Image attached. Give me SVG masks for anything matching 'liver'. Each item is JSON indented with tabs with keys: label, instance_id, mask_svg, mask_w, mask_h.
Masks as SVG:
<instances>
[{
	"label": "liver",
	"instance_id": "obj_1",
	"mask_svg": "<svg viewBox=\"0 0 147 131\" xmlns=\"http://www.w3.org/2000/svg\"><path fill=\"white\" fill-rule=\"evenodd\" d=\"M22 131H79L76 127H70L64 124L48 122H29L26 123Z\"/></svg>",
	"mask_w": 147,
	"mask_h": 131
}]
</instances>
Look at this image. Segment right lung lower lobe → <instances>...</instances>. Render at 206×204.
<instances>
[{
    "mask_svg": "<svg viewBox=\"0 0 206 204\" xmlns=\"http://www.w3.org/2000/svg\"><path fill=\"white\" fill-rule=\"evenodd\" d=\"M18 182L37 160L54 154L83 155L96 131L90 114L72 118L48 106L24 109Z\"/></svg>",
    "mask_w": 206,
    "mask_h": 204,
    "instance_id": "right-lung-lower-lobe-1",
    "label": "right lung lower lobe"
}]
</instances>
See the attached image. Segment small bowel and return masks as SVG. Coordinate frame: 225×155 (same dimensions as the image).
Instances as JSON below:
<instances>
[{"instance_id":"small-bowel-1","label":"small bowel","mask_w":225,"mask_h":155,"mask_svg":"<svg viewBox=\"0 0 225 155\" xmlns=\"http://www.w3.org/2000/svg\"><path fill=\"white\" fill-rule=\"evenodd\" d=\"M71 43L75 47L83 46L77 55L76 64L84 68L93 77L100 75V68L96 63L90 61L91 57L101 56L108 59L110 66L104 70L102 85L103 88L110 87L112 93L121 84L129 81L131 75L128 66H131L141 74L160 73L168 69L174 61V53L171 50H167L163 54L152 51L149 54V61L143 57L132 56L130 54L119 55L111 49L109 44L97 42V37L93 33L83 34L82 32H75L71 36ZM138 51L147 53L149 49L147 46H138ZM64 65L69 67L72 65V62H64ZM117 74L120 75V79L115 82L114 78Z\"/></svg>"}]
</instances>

════════

* _Work order_:
Repeat every line of the material exactly as given.

* _Reply to the task_:
Image attached. Give me SVG masks for anything matching 'liver'. Each item is JSON indented with tabs with keys: label, instance_id, mask_svg, mask_w, mask_h.
Masks as SVG:
<instances>
[{
	"label": "liver",
	"instance_id": "obj_1",
	"mask_svg": "<svg viewBox=\"0 0 147 131\" xmlns=\"http://www.w3.org/2000/svg\"><path fill=\"white\" fill-rule=\"evenodd\" d=\"M22 131H79L76 127H70L64 124L48 122H29L26 123Z\"/></svg>",
	"mask_w": 147,
	"mask_h": 131
}]
</instances>
Look at this image. Segment right lung lower lobe → <instances>...</instances>. Render at 206×204.
<instances>
[{
    "mask_svg": "<svg viewBox=\"0 0 206 204\" xmlns=\"http://www.w3.org/2000/svg\"><path fill=\"white\" fill-rule=\"evenodd\" d=\"M18 182L37 160L54 154L83 155L96 131L90 114L72 118L48 106L24 109Z\"/></svg>",
    "mask_w": 206,
    "mask_h": 204,
    "instance_id": "right-lung-lower-lobe-1",
    "label": "right lung lower lobe"
}]
</instances>
See the attached image. Segment small bowel and return masks as SVG. Coordinate frame: 225×155 (same dimensions as the image).
Instances as JSON below:
<instances>
[{"instance_id":"small-bowel-1","label":"small bowel","mask_w":225,"mask_h":155,"mask_svg":"<svg viewBox=\"0 0 225 155\" xmlns=\"http://www.w3.org/2000/svg\"><path fill=\"white\" fill-rule=\"evenodd\" d=\"M71 43L75 47L83 46L77 55L76 64L84 68L93 77L100 75V68L96 63L90 61L91 57L101 56L108 59L110 66L104 70L102 85L103 88L110 87L112 93L121 84L129 81L131 75L128 66H131L141 74L160 73L168 69L174 61V53L171 50H167L163 54L152 51L149 54V61L143 57L132 56L130 54L119 55L111 49L109 44L97 42V37L93 33L83 34L82 32H75L71 36ZM138 51L147 53L149 49L147 46H138ZM64 65L69 67L72 65V62H64ZM117 74L120 75V79L115 82L114 78Z\"/></svg>"}]
</instances>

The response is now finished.